Microfabrication and microfluidics for 3D brain-on-chip

Abstract

A revolution in cell culturing has been seen in the last two decades in which 3D culturing became the state-of the-art, with the goal to mimic the in-vivo situation more closely and allow for a physiologically more relevant study compared to the environment in a petri dish. This revolution, however, has not been fully incorporated in the field of in-vitro neuroscience and neither in commercial activities, yet. In this work an attempt has been made to make such a 3D environment available for a conventional planar microelectrode array (MEA) for in-vitro electrophysiology. A reliable platform is realized by combining microfabrication and microfluidics towards a 3D brain-on-chip allowing for drug discovery and the study on diseases. A novel hybrid microbioreactor has been developed as a tool for hydrogel 3D cell culturing on a conventional MEA towards a more physiologically relevant model for the study on brain tissue. The Hydrogel/ poly-dimethylsiloxane (PDMS) bioreactor enables a low shear stress 3D micro-sized culture environment on top of a MEA surface.

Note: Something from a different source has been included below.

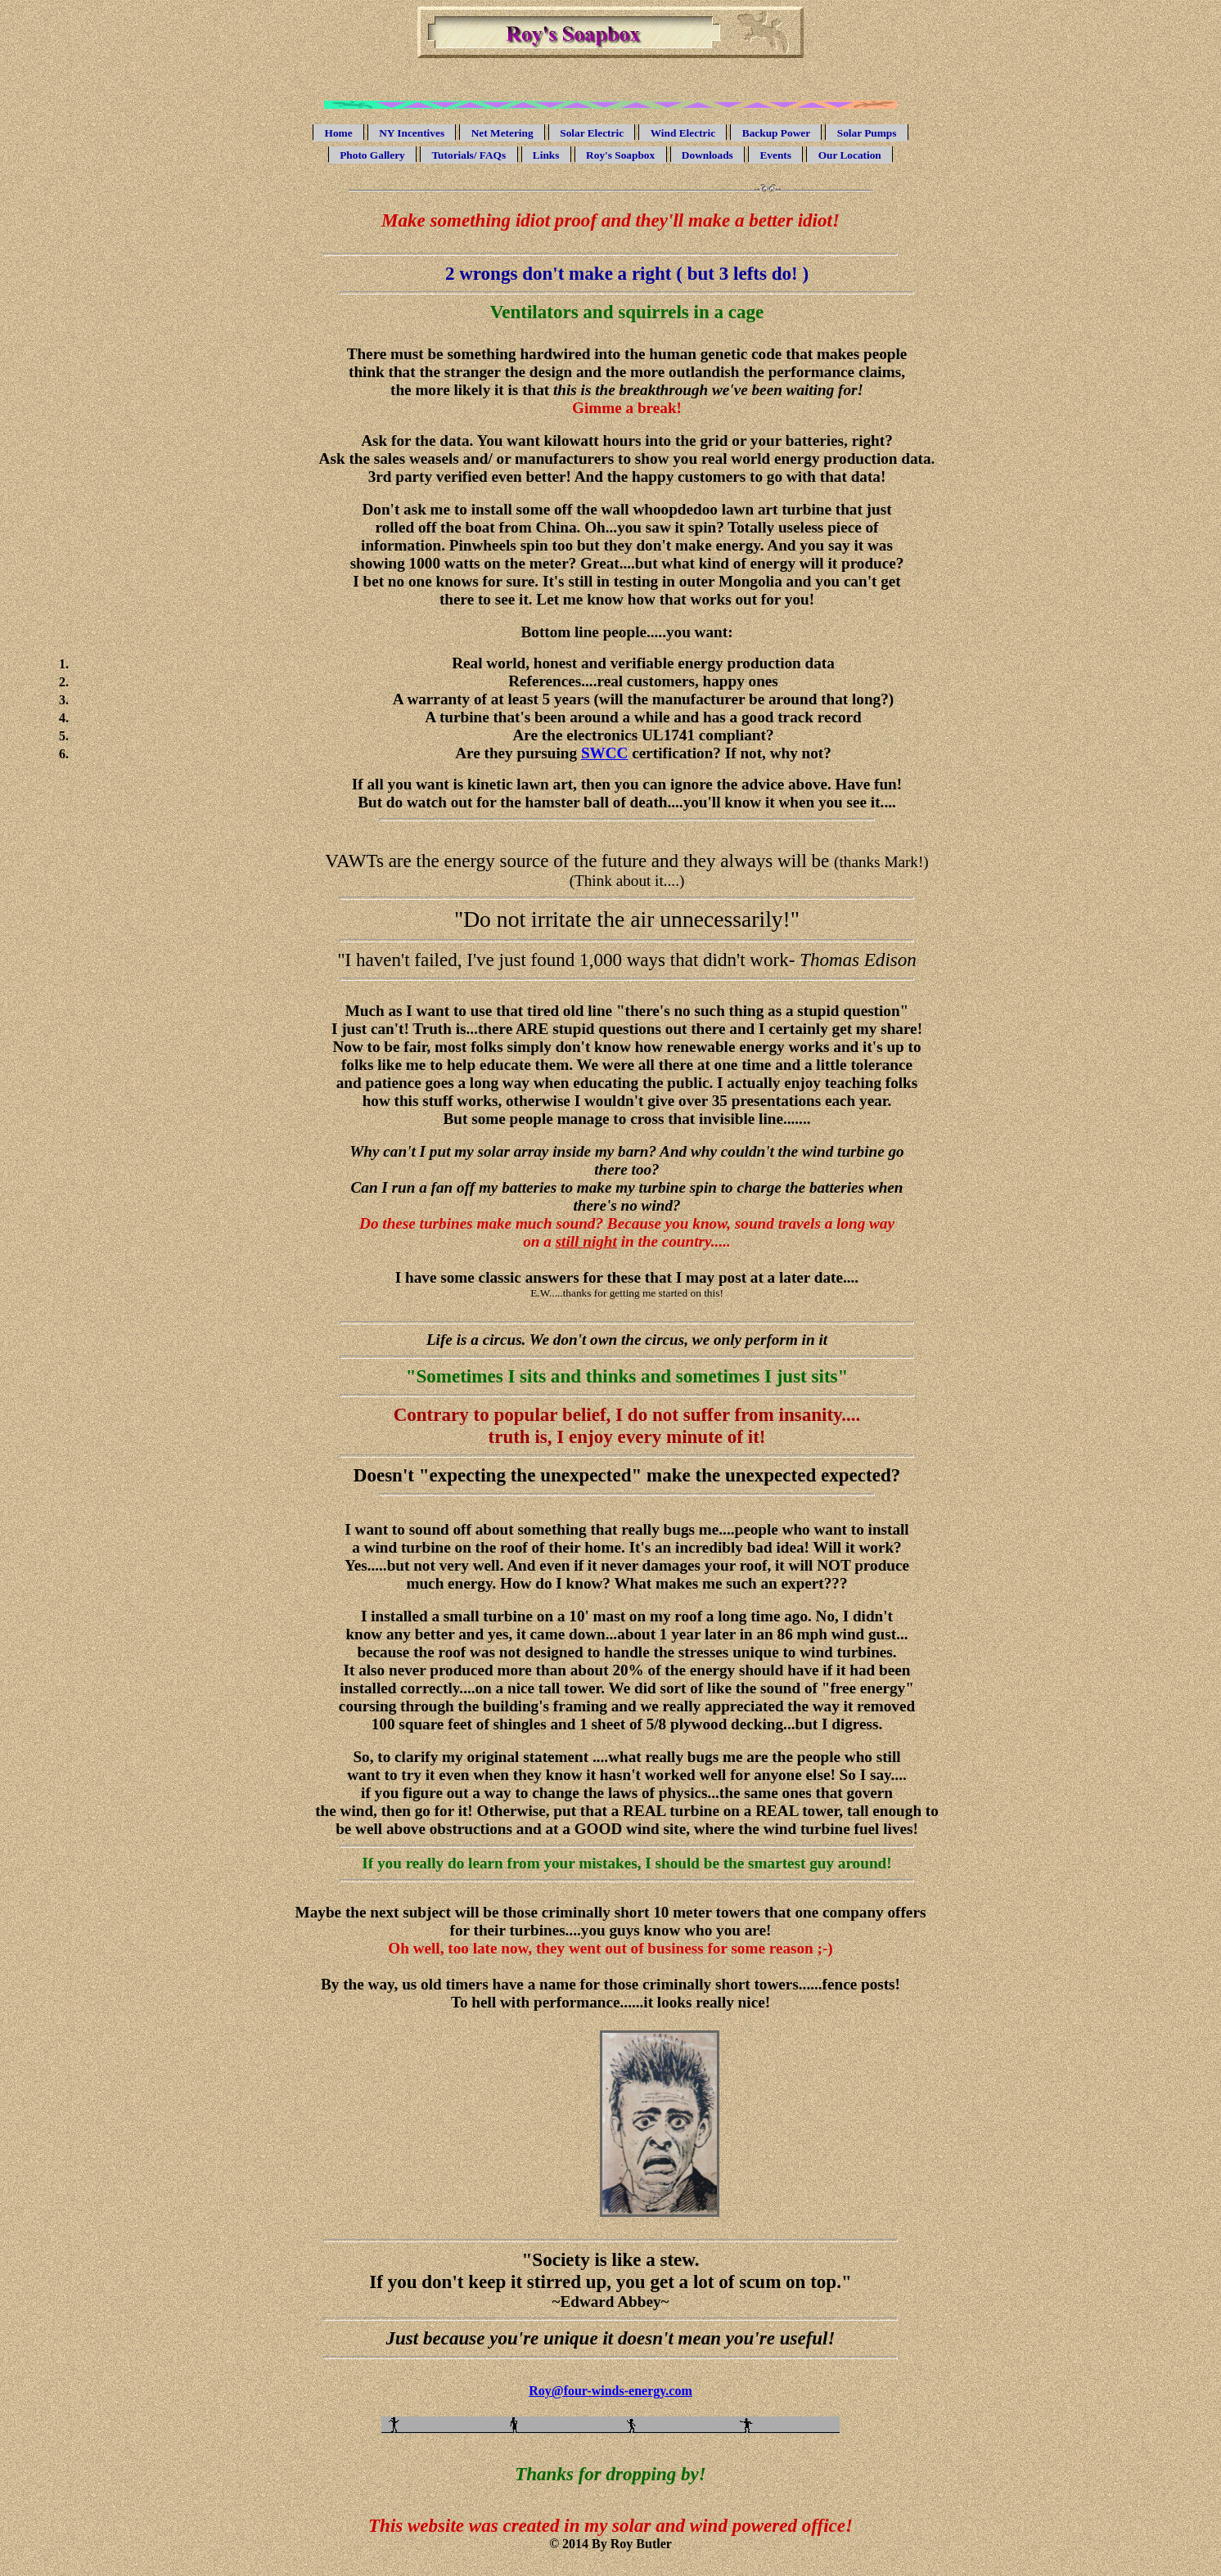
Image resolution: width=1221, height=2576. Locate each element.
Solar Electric (592, 133)
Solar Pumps (867, 133)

Furthermore the hybrid bioreactor is explored to realize an on-chip biochemical readout from a 3D culture by a commercial microchip capillary electrophoresis (CE) system with contactless conductivity detection (C4D). An advanced MEA device, termed a microsieve electrode array (μSEA), has been developed by integration of electrode material to a realized highly uniform silicon microfabricated sieving structure. This μSEA allows for the positioning of neurons in 3D pores containing sensing electrodes for extracellular recordings of 3D cultured neurons. Performed characterization of the μSEA includes the tuning of the shape and size of the sensing electrodes, electrical properties and initial studies on neuronal cells. In conclusion, by combining microfabrication and microfluidics a platform has been realized towards a 3D brain-on-chip. The conventional microelectrode array principle is engaged to realize a 3D cell environment for the cells positioned at the sensing electrodes (establishing the neuroelectronic interface) and a microbioreactor add-on is realized allows for 3D culturing of the cells in between the electrodes (neuronal network). Hereby a allowing for more physiological relevant studies with an electrophysiological readout.